UPDATE: Okay, now my mind is blown even wider—it's NOT a coincidence at all. See end of this post.  My first meeting with the King in Yellow was in this book: Dying of Fright: Masterpieces of the Macabre, edited by Les Daniels and illustrated by Lee Brown Coye:

Dying_of_fright

It contained Robert W. Chambers's short story “The Yellow Sign.”

Yellow_sign_toc

There were many other great stories from such notables as Poe, M. R. James, Arthur Machen, Algernon Blackwood, Robert Bloch, Ray Bradbury, and Richard Matheson. It was my introduction to many of these writers, and it had a profound influence on me.

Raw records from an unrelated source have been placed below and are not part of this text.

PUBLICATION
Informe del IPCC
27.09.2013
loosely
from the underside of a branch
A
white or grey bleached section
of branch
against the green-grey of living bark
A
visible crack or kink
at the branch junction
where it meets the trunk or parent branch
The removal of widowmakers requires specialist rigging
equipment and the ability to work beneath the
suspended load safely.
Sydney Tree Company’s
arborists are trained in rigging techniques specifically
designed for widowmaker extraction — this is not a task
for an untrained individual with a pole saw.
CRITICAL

Since the onset of what I'm now calling “Carcosa Fever” (thanks to HBO's True Detective and my io9 article), I've been thinking about my childhood fascination with Chambers's work and the Yellow King. So I dug out this book last night, and as I was re-reading “The Yellow Sign” I came across Lee Brown Coye's illustration of the doughy, sinister “repulsive young man”  who keeps asking the narrator “Have you found the Yellow Sign?”:

yellow_sign

Do you see what I see?

Let's compare this illustration with a sketch from Rust Cohle's notebook:

cohle_sketchbook

Now before I get accused of being utterly lost in Carcosa, let me state right now that I do not think Nic Pizzolatto read this same book, saw that illustration, and got his idea for the stick lattices. But it is certainly a very cool coincidence. I have no idea what the wooden sculpture/stick thing is in the Coye illustration is, but damn if it doesn't look like one of those cult symbols hanging from the tree in True Detective. 

Weird, huh?

THE “LOST IN CARCOSA” UPDATE: Well, guess what—it's not a coincidence at all. Harold Sands, via Facebook, alerted me to the provenance of the short story “Sticks” by Karl Edward Wagner, which Nic Pizzolatto referenced in an interview with Arkham Digest. Wagner's story was heavily influenced by . . . you guessed it: the art of Lee Brown Coye, who was an illustrator for Weird Tales as well as two volumes of fiction for Carcosa Press in which Wagner's stories were published.

So one of the books that influenced the creative trajectory of my life contained not just a Chambers story about the King in Yellow, but the an illustration of the bizarre stick lattice imagery that is now an iconic feature of True Detective. I am definitely lost in Carcosa now.